森省一郎 家の中を覗くと


 はじめに

 当美術館「屋根裏部屋の美術館」所蔵する森省一郎の作品「家」(1963年)および作品「Conscience(自登)」(1971年)を紹介する。
 

 森省一郎 

 孤高の洋画家。現代美術の礎を築く。

 「出会いは35年前、第四回パリ青年ビエンナーレでグランプリでグランプリに輝いた森さんが国際美術界に華々しくデビューした頃です。マルロー(当時の仏・文化大臣)が高く評価した彼の才能は世界中から注目されていました。その後、パリ郊外にあった彼のアトリエに隣接したソルボンヌ大学工学部で電子顕微鏡を覗いたのがきっかけで「遺伝子」のとりこになったようで、それ以来、全霊を傾けてこのテーマと取り組んでいた訳です。今回、拝見した遺伝子シリーズはすばらしい大作で、ひょうたん形の無限個の遺伝子が生き生きと永遠の躍動を続けている様子を充実したタッチで描いています。抽象と具象を超え、まさに未曾有のモチーフに挑戦し、ひたすらテーマに追求し続けた末にまったく新しい表現領域を開拓しています。森さんの着想と努力の成果に心から感服します。」(「未曾有の表現領域を開拓」大原美術館館長小倉忠夫/「森省一郎の世界」Team Mori Shouichiro発信する会、市川昇・宮原早苗)




 作品「家」(1963年、屋根裏部屋の美術館蔵)




 作品「Conscience」(1965年、7回現代日本美術展出品作、東京国立近代美術館蔵)




 作品「記録V」(1965年、国際芸術見本市ジャパン・アート・フェスティバル出品作)




 作品「Conscience(自登)」(1971年、屋根裏部屋の美術館蔵)




 終わりに

 作品「家」は、森省一郎が活躍していた絶頂期に制作されたものである。
 人は雲、壁のしみを見て、いろいろなものを想像することがある。
 それと同様に、森省一郎は、光学顕微鏡で細胞などを見たとき、また、電子顕微鏡で遺伝子などを見たとき、いろいろなものを想像し、多くの作品を作り出した。
 ここで紹介した作品「家」(1963年)はそれらと異なり、空と家を見たとき感じた妄想といえるものを描いたのである。
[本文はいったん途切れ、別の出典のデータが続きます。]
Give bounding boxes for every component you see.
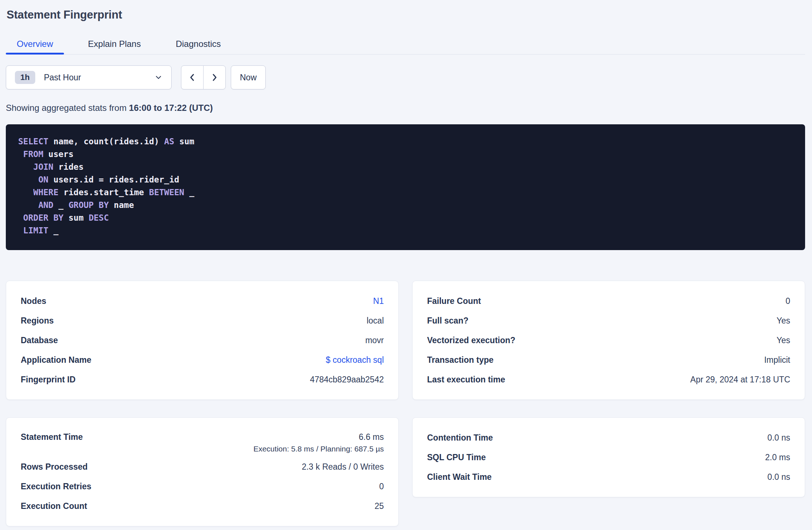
chevron-down-icon [154, 73, 162, 81]
aggregated-stats-range: 16:00 to 17:22 (UTC) [129, 103, 213, 113]
sql-line: FROM users [18, 148, 792, 161]
time-range-badge: 1h [15, 71, 35, 84]
row-statement-time: Statement Time 6.6 ms Execution: 5.8 ms … [21, 428, 384, 457]
database-value: movr [365, 336, 384, 345]
sql-statement-box: SELECT name, count(rides.id) AS sumFROM … [6, 124, 805, 250]
tab-overview[interactable]: Overview [6, 33, 64, 54]
row-failure-count: Failure Count 0 [427, 291, 790, 311]
statement-time-value: 6.6 ms [253, 432, 384, 442]
sql-line: LIMIT _ [18, 224, 792, 237]
database-label: Database [21, 336, 58, 345]
tab-diagnostics[interactable]: Diagnostics [165, 33, 232, 54]
fingerprint-id-label: Fingerprint ID [21, 375, 76, 385]
row-regions: Regions local [21, 311, 384, 330]
sql-line: AND _ GROUP BY name [18, 199, 792, 212]
transaction-type-label: Transaction type [427, 355, 494, 365]
next-range-button[interactable] [204, 66, 226, 89]
overview-cards-row: Nodes N1 Regions local Database movr App… [6, 281, 805, 400]
rows-processed-value: 2.3 k Reads / 0 Writes [302, 462, 384, 472]
row-rows-processed: Rows Processed 2.3 k Reads / 0 Writes [21, 457, 384, 477]
tab-overview-label: Overview [17, 39, 53, 49]
execution-count-value: 25 [374, 501, 384, 511]
last-execution-time-value: Apr 29, 2024 at 17:18 UTC [690, 375, 790, 385]
regions-value: local [367, 316, 384, 326]
row-contention-time: Contention Time 0.0 ns [427, 428, 790, 447]
vectorized-execution-label: Vectorized execution? [427, 336, 515, 345]
full-scan-label: Full scan? [427, 316, 469, 326]
sql-line: ON users.id = rides.rider_id [18, 173, 792, 186]
sql-cpu-time-label: SQL CPU Time [427, 453, 486, 462]
failure-count-value: 0 [785, 296, 790, 306]
row-sql-cpu-time: SQL CPU Time 2.0 ms [427, 447, 790, 467]
chevron-left-icon [188, 73, 197, 82]
rows-processed-label: Rows Processed [21, 462, 88, 472]
aggregated-stats-prefix: Showing aggregated stats from [6, 103, 129, 113]
row-database: Database movr [21, 330, 384, 350]
tab-diagnostics-label: Diagnostics [176, 39, 221, 49]
time-range-label: Past Hour [44, 73, 154, 83]
row-client-wait-time: Client Wait Time 0.0 ns [427, 467, 790, 487]
row-nodes: Nodes N1 [21, 291, 384, 311]
statement-details-card: Nodes N1 Regions local Database movr App… [6, 281, 399, 400]
last-execution-time-label: Last execution time [427, 375, 505, 385]
statement-time-card: Statement Time 6.6 ms Execution: 5.8 ms … [6, 417, 399, 526]
sql-line: WHERE rides.start_time BETWEEN _ [18, 186, 792, 199]
statement-time-breakdown: Execution: 5.8 ms / Planning: 687.5 µs [253, 445, 384, 453]
wait-time-card: Contention Time 0.0 ns SQL CPU Time 2.0 … [412, 417, 805, 497]
statement-fingerprint-page: Statement Fingerprint Overview Explain P… [0, 8, 812, 530]
sql-line: JOIN rides [18, 161, 792, 173]
contention-time-label: Contention Time [427, 433, 493, 443]
row-fingerprint-id: Fingerprint ID 4784cb829aab2542 [21, 370, 384, 389]
failure-count-label: Failure Count [427, 296, 481, 306]
execution-attributes-card: Failure Count 0 Full scan? Yes Vectorize… [412, 281, 805, 400]
execution-retries-label: Execution Retries [21, 482, 91, 491]
regions-label: Regions [21, 316, 54, 326]
vectorized-execution-value: Yes [776, 336, 790, 345]
time-range-arrows [181, 65, 226, 89]
sql-cpu-time-value: 2.0 ms [765, 453, 790, 462]
row-last-execution-time: Last execution time Apr 29, 2024 at 17:1… [427, 370, 790, 389]
application-name-label: Application Name [21, 355, 91, 365]
tab-explain-plans[interactable]: Explain Plans [77, 33, 152, 54]
execution-count-label: Execution Count [21, 501, 87, 511]
prev-range-button[interactable] [181, 66, 204, 89]
time-controls: 1h Past Hour Now [6, 65, 805, 89]
nodes-value-link[interactable]: N1 [373, 296, 384, 306]
nodes-label: Nodes [21, 296, 46, 306]
tab-bar: Overview Explain Plans Diagnostics [6, 33, 805, 55]
performance-cards-row: Statement Time 6.6 ms Execution: 5.8 ms … [6, 417, 805, 526]
full-scan-value: Yes [776, 316, 790, 326]
client-wait-time-label: Client Wait Time [427, 472, 492, 482]
contention-time-value: 0.0 ns [767, 433, 790, 443]
tab-explain-plans-label: Explain Plans [88, 39, 141, 49]
row-transaction-type: Transaction type Implicit [427, 350, 790, 370]
row-execution-retries: Execution Retries 0 [21, 477, 384, 496]
execution-retries-value: 0 [379, 482, 384, 491]
fingerprint-id-value: 4784cb829aab2542 [310, 375, 384, 385]
page-title: Statement Fingerprint [7, 8, 805, 22]
row-application-name: Application Name $ cockroach sql [21, 350, 384, 370]
row-full-scan: Full scan? Yes [427, 311, 790, 330]
client-wait-time-value: 0.0 ns [767, 472, 790, 482]
aggregated-stats-text: Showing aggregated stats from 16:00 to 1… [6, 103, 805, 113]
chevron-right-icon [210, 73, 219, 82]
sql-line: ORDER BY sum DESC [18, 212, 792, 224]
row-execution-count: Execution Count 25 [21, 496, 384, 516]
row-vectorized-execution: Vectorized execution? Yes [427, 330, 790, 350]
application-name-value-link[interactable]: $ cockroach sql [326, 355, 384, 365]
time-range-dropdown[interactable]: 1h Past Hour [6, 65, 172, 89]
sql-line: SELECT name, count(rides.id) AS sum [18, 135, 792, 148]
transaction-type-value: Implicit [764, 355, 790, 365]
now-button[interactable]: Now [231, 65, 266, 89]
statement-time-label: Statement Time [21, 432, 83, 442]
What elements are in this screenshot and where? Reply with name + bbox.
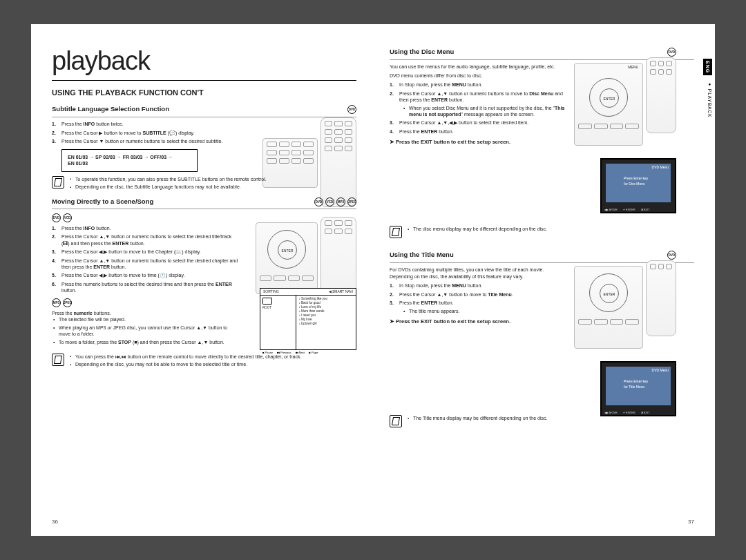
rule [52, 80, 356, 81]
page-number: 36 [52, 519, 58, 526]
note-icon [390, 415, 402, 427]
remote-illustration [646, 260, 676, 336]
bullet-item: To move a folder, press the STOP (■) and… [59, 339, 229, 345]
note-icon [52, 354, 64, 366]
file-pane: Something like youBack for goodLove of m… [296, 296, 356, 349]
enter-button-label: ENTER [600, 88, 619, 108]
sub-bullet: The title menu appears. [409, 308, 566, 314]
badge: DVD [314, 197, 323, 206]
sub-bullet: When you select Disc Menu and it is not … [409, 105, 566, 118]
badge-dvd: DVD [667, 251, 676, 260]
badge: MP3 [52, 298, 61, 307]
page-right: ENG ● PLAYBACK DVD Using the Disc Menu Y… [373, 24, 715, 536]
note-item: Depending on the disc, you may not be ab… [75, 361, 301, 367]
badge: VCD [63, 213, 72, 222]
remote-illustration [646, 57, 676, 133]
note-item: You can press the ⏮,⏭ button on the remo… [75, 354, 301, 360]
block-subtitle-function: DVD Subtitle Language Selection Function… [52, 105, 356, 191]
body-column: Press the INFO button.Press the Cursor ▲… [52, 225, 240, 294]
remote-illustration [321, 117, 356, 207]
panel-header-left: SORTING [263, 289, 279, 294]
thin-rule [52, 117, 356, 117]
badge-row: DVD VCD [52, 213, 356, 222]
step: Press the Cursor ▲,▼ button or numeric b… [61, 258, 240, 271]
subheading: Moving Directly to a Scene/Song [52, 197, 356, 206]
subheading: Using the Title Menu [390, 251, 694, 260]
note-icon [52, 176, 64, 189]
note-item: The Title menu display may be different … [413, 415, 547, 421]
media-badges: DVD [667, 251, 676, 260]
step: Press the ENTER button. [399, 128, 566, 135]
paragraph: You can use the menus for the audio lang… [390, 64, 566, 70]
exit-instruction: Press the EXIT button to exit the setup … [390, 139, 566, 146]
step: Press the numeric buttons to select the … [61, 281, 240, 294]
subheading: Using the Disc Menu [390, 48, 694, 57]
enter-button-label: ENTER [600, 284, 619, 303]
body-column: Press the INFO button twice. Press the C… [52, 121, 240, 171]
block-moving-scene: DVD VCD MP3 JPEG Moving Directly to a Sc… [52, 197, 356, 369]
step: Press the Cursor ▲,▼,◀,▶ button to selec… [399, 119, 566, 126]
step: Press the Cursor ◀,▶ button to move to t… [61, 272, 240, 278]
body-column: For DVDs containing multiple titles, you… [390, 267, 566, 325]
step: Press the INFO button twice. [61, 121, 240, 127]
footer-hint: ▶ Page [309, 351, 318, 354]
paragraph: DVD menu contents differ from disc to di… [390, 73, 566, 79]
subtitle-sequence-box: EN 01/03 SP 02/03 FR 03/03 OFF/03 EN 01/… [61, 149, 198, 172]
side-tab: ENG ● PLAYBACK [703, 59, 712, 120]
media-badges: DVD [347, 105, 356, 114]
remote-zoom-illustration [262, 138, 318, 188]
section-heading: USING THE PLAYBACK FUNCTION CON'T [52, 88, 356, 98]
chapter-title: playback [52, 44, 356, 79]
note-box: You can press the ⏮,⏭ button on the remo… [52, 354, 356, 369]
step: Press the ENTER button.The title menu ap… [399, 300, 566, 314]
folder-pane: ROOT [260, 296, 296, 349]
note-icon [390, 226, 402, 238]
remote-zoom-illustration: ENTER [256, 222, 318, 294]
block-title-menu: DVD Using the Title Menu For DVDs contai… [390, 251, 694, 430]
note-item: Depending on the disc, the Subtitle Lang… [75, 184, 267, 190]
page-left: playback USING THE PLAYBACK FUNCTION CON… [31, 24, 373, 536]
note-item: To operate this function, you can also p… [75, 176, 267, 182]
panel-header-right: ◀ SMART NAVI [329, 289, 353, 294]
step: Press the Cursor ▲,▼ button to move to T… [399, 291, 566, 298]
thin-rule [52, 209, 356, 209]
badge: JPEG [63, 298, 72, 307]
lang-tab: ENG [703, 59, 712, 75]
badge: VCD [325, 197, 334, 206]
step: Press the Cursor ▶ button to move to SUB… [61, 130, 240, 136]
step: Press the Cursor ◀,▶ button to move to t… [61, 249, 240, 255]
note-box: The disc menu display may be different d… [390, 226, 694, 238]
note-list: To operate this function, you can also p… [68, 176, 267, 192]
step: Press the INFO button. [61, 225, 240, 231]
page-number: 37 [688, 519, 694, 526]
step: In Stop mode, press the MENU button. [399, 282, 566, 289]
section-tab: ● PLAYBACK [703, 79, 712, 120]
note-list: You can press the ⏮,⏭ button on the remo… [68, 354, 301, 369]
paragraph: Press the numeric buttons. [52, 310, 229, 316]
manual-spread: playback USING THE PLAYBACK FUNCTION CON… [31, 24, 715, 536]
steps-list: In Stop mode, press the MENU button.Pres… [390, 81, 566, 135]
badge-dvd: DVD [667, 48, 676, 57]
badge: MP3 [336, 197, 345, 206]
body-column: You can use the menus for the audio lang… [390, 64, 566, 146]
steps-list: Press the INFO button.Press the Cursor ▲… [52, 225, 240, 294]
step: Press the Cursor ▲,▼ button or numeric b… [399, 90, 566, 118]
steps-list: Press the INFO button twice. Press the C… [52, 121, 240, 144]
paragraph: For DVDs containing multiple titles, you… [390, 267, 566, 280]
bullet-item: When playing an MP3 or JPEG disc, you ca… [59, 325, 229, 338]
subheading: Subtitle Language Selection Function [52, 105, 356, 114]
file-list-panel: SORTING ◀ SMART NAVI ROOT Something like… [260, 288, 356, 350]
note-list: The disc menu display may be different d… [406, 226, 547, 233]
step: Press the Cursor ▲,▼ button or numeric b… [61, 233, 240, 247]
badge: DVD [52, 213, 61, 222]
steps-list: In Stop mode, press the MENU button.Pres… [390, 282, 566, 314]
enter-button-label: ENTER [278, 240, 297, 260]
badge: JPEG [347, 197, 356, 206]
remote-zoom-illustration: ENTER [574, 266, 643, 349]
note-list: The Title menu display may be different … [406, 415, 547, 423]
step: Press the Cursor ▼ button or numeric but… [61, 138, 240, 144]
body-column: Press the numeric buttons. The selected … [52, 310, 229, 345]
tv-screen-illustration: DVD Menu Press Enter key for Title Menu … [600, 361, 676, 416]
bullet-list: The selected file will be played.When pl… [52, 316, 229, 345]
file-row: Uptown girl [298, 322, 354, 326]
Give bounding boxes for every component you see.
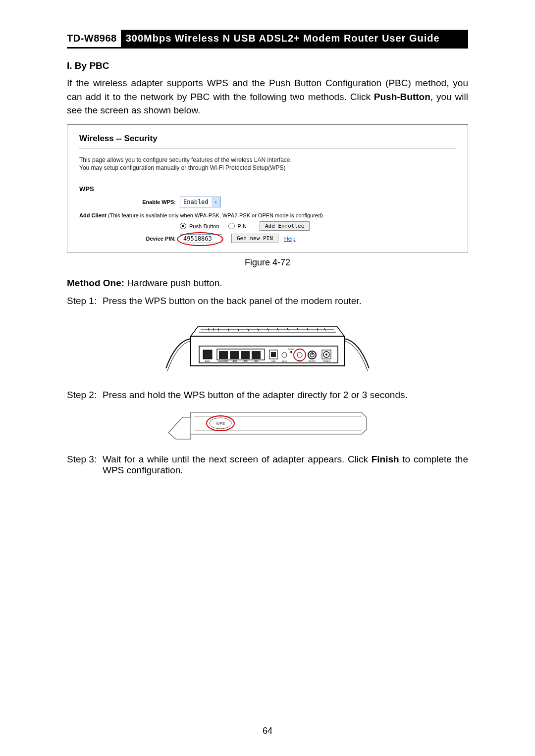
device-pin-label: Device PIN: [79, 236, 180, 242]
svg-point-35 [325, 353, 327, 355]
step-2-text: Press and hold the WPS button of the ada… [103, 390, 468, 401]
screenshot-title: Wireless -- Security [79, 134, 456, 144]
page-number: 64 [0, 726, 535, 736]
method-one-line: Method One: Hardware push button. [67, 278, 468, 289]
method-one-bold: Method One: [67, 278, 124, 288]
desc-line-1: This page allows you to configure securi… [79, 156, 292, 163]
port-label-lan4: LAN4/WAN [218, 360, 228, 362]
intro-paragraph: If the wireless adapter supports WPS and… [67, 76, 468, 117]
port-label-lan1: LAN1 [254, 360, 259, 362]
step-3-label: Step 3: [67, 454, 103, 476]
port-label-adsl: ADSL [205, 360, 211, 362]
enable-wps-label: Enable WPS: [79, 199, 180, 205]
port-label-wps: WPS [297, 360, 302, 362]
step-1: Step 1: Press the WPS button on the back… [67, 296, 468, 306]
adapter-diagram: WPS [67, 405, 468, 445]
pin-radio[interactable] [228, 223, 235, 229]
port-label-lan3: LAN3 [232, 360, 237, 362]
port-label-lan2: LAN2 [243, 360, 248, 362]
port-label-wifi: Wi-Fi [282, 360, 286, 362]
help-link[interactable]: Help [284, 236, 296, 242]
svg-rect-24 [252, 351, 261, 359]
svg-rect-21 [219, 351, 228, 359]
step-1-text: Press the WPS button on the back panel o… [103, 296, 468, 306]
device-pin-input[interactable] [180, 234, 221, 243]
step-2-label: Step 2: [67, 390, 103, 401]
figure-caption: Figure 4-72 [67, 257, 468, 268]
add-client-rest: (This feature is available only when WPA… [107, 212, 323, 218]
adapter-wps-label: WPS [216, 421, 225, 426]
add-client-bold: Add Client [79, 212, 107, 218]
enable-wps-dropdown[interactable]: Enabled ▾ [180, 197, 221, 207]
push-button-radio-label: Push-Button [189, 223, 219, 229]
radio-row: Push-Button PIN Add Enrollee [180, 221, 456, 231]
svg-rect-22 [230, 351, 239, 359]
pin-radio-label: PIN [238, 223, 247, 229]
step-3: Step 3: Wait for a while until the next … [67, 454, 468, 476]
router-back-panel-diagram: ADSL LAN4/WAN LAN3 LAN2 LAN1 USB Wi-Fi R… [67, 311, 468, 381]
enable-wps-value: Enabled [183, 199, 209, 205]
step-3-text: Wait for a while until the next screen o… [103, 454, 468, 476]
add-enrollee-button[interactable]: Add Enrollee [260, 221, 310, 231]
svg-rect-26 [271, 352, 276, 357]
svg-point-29 [297, 353, 302, 357]
step-1-label: Step 1: [67, 296, 103, 306]
svg-point-27 [282, 353, 287, 357]
intro-text-bold: Push-Button [374, 92, 430, 102]
model-number: TD-W8968 [67, 30, 121, 47]
port-label-usb: USB [271, 360, 276, 362]
port-label-onoff: ON/OFF [308, 360, 316, 362]
wps-heading: WPS [79, 185, 456, 193]
svg-point-28 [290, 351, 292, 353]
gen-new-pin-button[interactable]: Gen new PIN [231, 234, 278, 243]
step-3-pre: Wait for a while until the next screen o… [103, 454, 372, 464]
step-2: Step 2: Press and hold the WPS button of… [67, 390, 468, 401]
svg-rect-23 [241, 351, 250, 359]
svg-rect-19 [203, 350, 212, 359]
method-one-rest: Hardware push button. [124, 278, 222, 288]
doc-title: 300Mbps Wireless N USB ADSL2+ Modem Rout… [121, 30, 468, 47]
wireless-security-screenshot: Wireless -- Security This page allows yo… [67, 124, 468, 253]
section-heading-by-pbc: I. By PBC [67, 60, 468, 71]
port-label-power: POWER [322, 360, 330, 362]
chevron-down-icon: ▾ [212, 197, 220, 207]
screenshot-description: This page allows you to configure securi… [79, 156, 456, 173]
doc-header: TD-W8968 300Mbps Wireless N USB ADSL2+ M… [67, 30, 468, 49]
port-label-reset: RESET [288, 349, 295, 351]
push-button-radio[interactable] [180, 223, 186, 229]
step-3-bold: Finish [372, 454, 399, 464]
add-client-line: Add Client (This feature is available on… [79, 212, 456, 218]
desc-line-2: You may setup configuration manually or … [79, 164, 285, 171]
device-pin-row: Device PIN: Gen new PIN Help [79, 234, 456, 243]
divider [79, 149, 456, 149]
enable-wps-row: Enable WPS: Enabled ▾ [79, 197, 456, 207]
 家の回りには、何かおかしな雰囲気がある。そして、家の屋根、壁、窓もどこか違う。
 家の中でも、何かいろいろなことが起きている。

 このような妄想が描かれている。

 豊かな想像力と妄想は、隣り合わせているのだろうか?


 履歴

1936年 鹿児島県に生まれる。 
1961年 独立美術協会展29回展独立賞を受賞。
1962年 独立美術協会展30回展 独立賞、須田賞、30周年賞を受賞。
1963年 サンパウロ・ビェンナーレ出品。 
1965年 第4回パリ青年ビエンナーレ 外国人作家最優秀賞を受賞。
1966年 第7回現代日本美術展優秀賞を受賞。第1回ジャパン・アート・フェスティバル出品。
1984-95年 フランスナント市のアトリエに籠もり、「遺伝子シリーズ」の創作活動に没頭。


 画集

 「画集 遺伝子は踊る」(森省一郎著、廣済堂出版)
 :細胞質流動の躍動感、染色体が織りなす精緻な縞模様、初めて顕微鏡で見たときの感動がよみがえる。 (「BOOK」データベースより)  激しく行き交う細胞質流動の躍動感、遺伝子を包む染色体が織りなす精緻な縞模様。絵画にとって未曽有の「遺伝子」というモティーフに挑戦した作品の数々を収録する。(「MARC」データベースより)


 主な収蔵美術館


東京近代美術館
京都近代美術館
神奈川県立近代美術館
彫刻の森美術館
京セラ美術館
バーゼル美術館
シカゴ美術館
サンパウロ現代美術館

 参考文献

「画集 遺伝子は踊る」(森省一郎著、廣済堂出版)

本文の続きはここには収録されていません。